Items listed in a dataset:
Segment Open
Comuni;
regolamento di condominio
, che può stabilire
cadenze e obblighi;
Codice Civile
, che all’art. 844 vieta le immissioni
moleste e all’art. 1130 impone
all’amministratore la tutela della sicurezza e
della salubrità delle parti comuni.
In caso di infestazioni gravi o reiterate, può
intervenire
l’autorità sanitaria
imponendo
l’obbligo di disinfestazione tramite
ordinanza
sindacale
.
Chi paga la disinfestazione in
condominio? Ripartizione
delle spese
Segment Closed
Segment Open
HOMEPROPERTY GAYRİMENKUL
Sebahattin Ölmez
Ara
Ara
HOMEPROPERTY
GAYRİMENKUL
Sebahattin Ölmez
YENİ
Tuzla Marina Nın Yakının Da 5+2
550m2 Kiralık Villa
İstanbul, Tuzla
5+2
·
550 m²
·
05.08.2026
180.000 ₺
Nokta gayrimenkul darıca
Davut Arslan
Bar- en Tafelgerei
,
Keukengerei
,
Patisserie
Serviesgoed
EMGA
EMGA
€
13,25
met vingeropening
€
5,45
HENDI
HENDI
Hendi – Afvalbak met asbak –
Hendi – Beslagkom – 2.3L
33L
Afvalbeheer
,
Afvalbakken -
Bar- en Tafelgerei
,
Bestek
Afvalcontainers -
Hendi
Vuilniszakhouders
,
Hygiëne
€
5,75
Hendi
Segment Closed
Segment Open
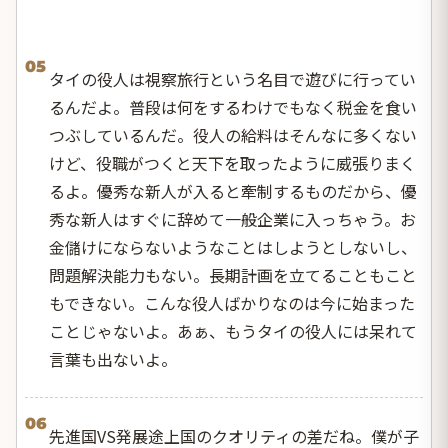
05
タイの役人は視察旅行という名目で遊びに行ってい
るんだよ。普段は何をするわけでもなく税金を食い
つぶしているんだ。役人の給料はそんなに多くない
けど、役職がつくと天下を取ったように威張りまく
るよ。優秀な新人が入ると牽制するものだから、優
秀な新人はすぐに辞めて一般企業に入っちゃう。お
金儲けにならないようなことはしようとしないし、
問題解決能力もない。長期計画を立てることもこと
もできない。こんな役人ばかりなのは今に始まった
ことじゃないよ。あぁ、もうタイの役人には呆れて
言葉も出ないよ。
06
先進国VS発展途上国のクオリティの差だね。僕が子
Segment Closed
◆ ABOUT THIS EXERCISE ◆
Search the entries for the word "HOMEPROPERTY" and pick out every line that holds it.

◆ ANSWER AREA ◆
HOMEPROPERTY GAYRİMENKUL
HOMEPROPERTY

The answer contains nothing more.